**TASK PROMPT**
Set down exactly the entries below, beginning at their first line and ending at the line with "This screenshot has".

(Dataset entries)
○ ○ ○ ○ ○
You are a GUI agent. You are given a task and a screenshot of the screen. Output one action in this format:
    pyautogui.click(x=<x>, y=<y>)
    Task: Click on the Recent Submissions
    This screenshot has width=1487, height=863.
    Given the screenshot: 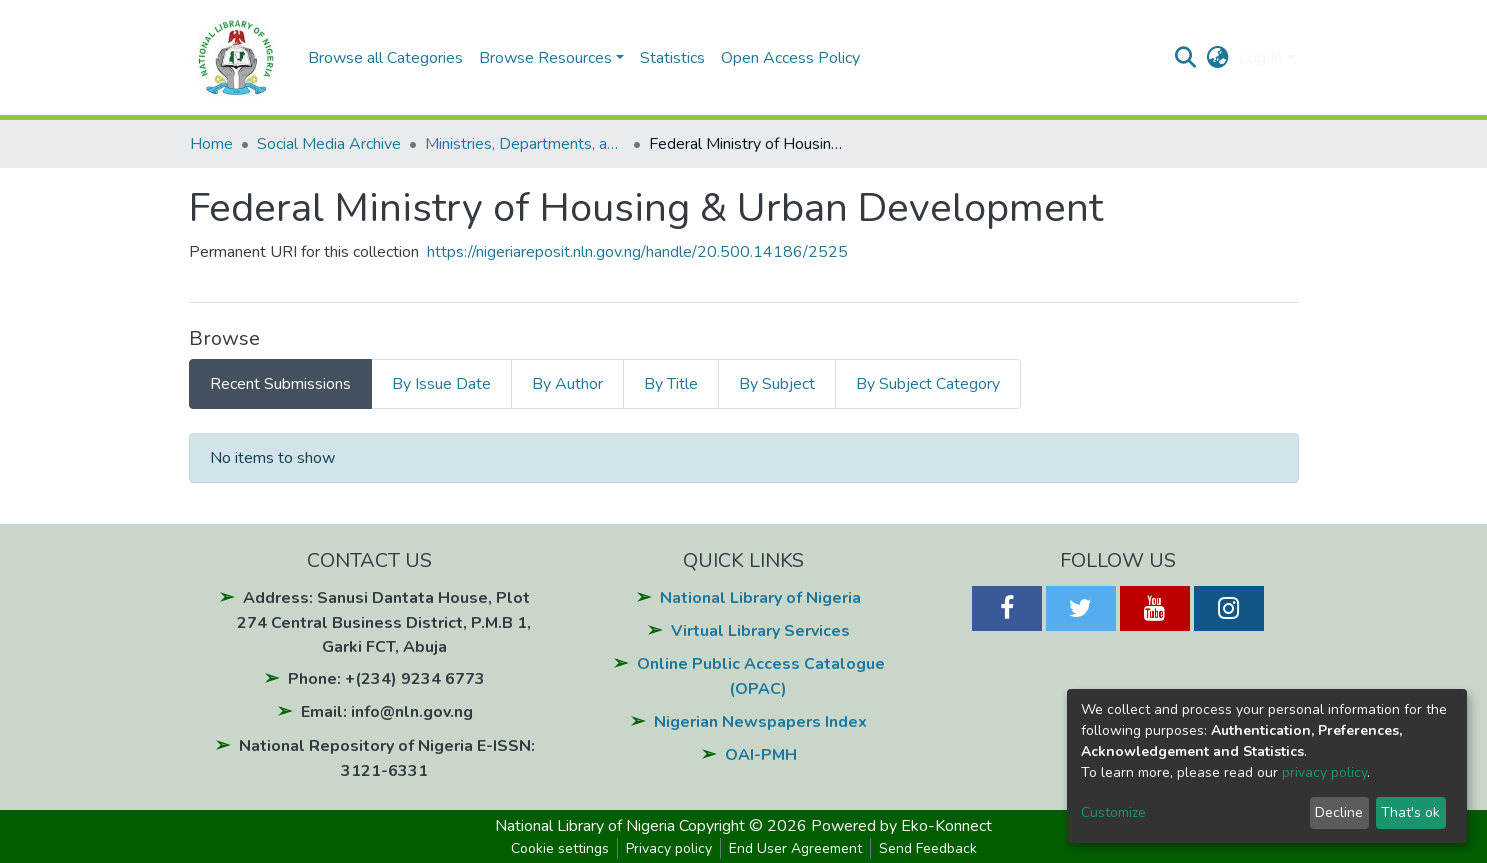 What is the action you would take?
    pyautogui.click(x=280, y=384)
    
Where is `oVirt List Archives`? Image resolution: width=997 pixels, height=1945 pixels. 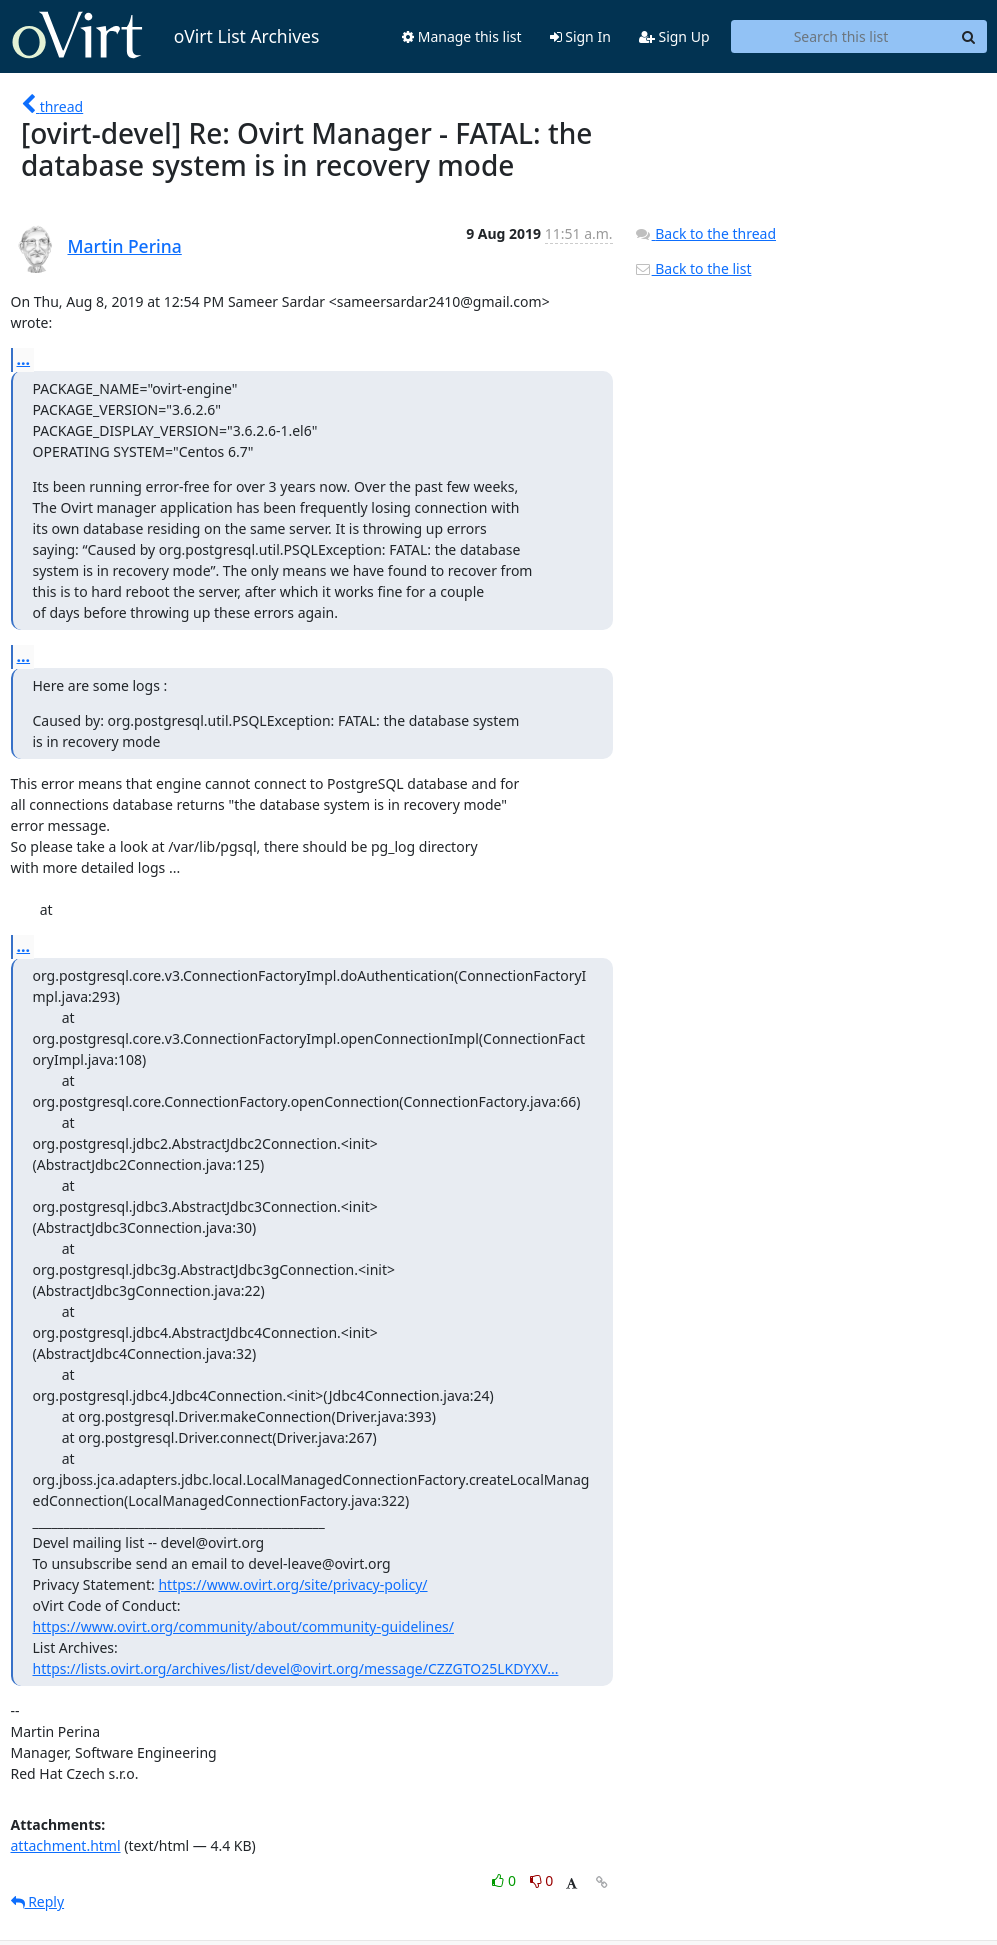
○ ○ ○ ○ ○
**SOLVED EXERCISE**
You are a GUI agent. You are given a task and a screenshot of the screen. Output one action in this format:
    pyautogui.click(x=<x>, y=<y>)
    Task: Click on the Recent Submissions
    This screenshot has width=1487, height=863.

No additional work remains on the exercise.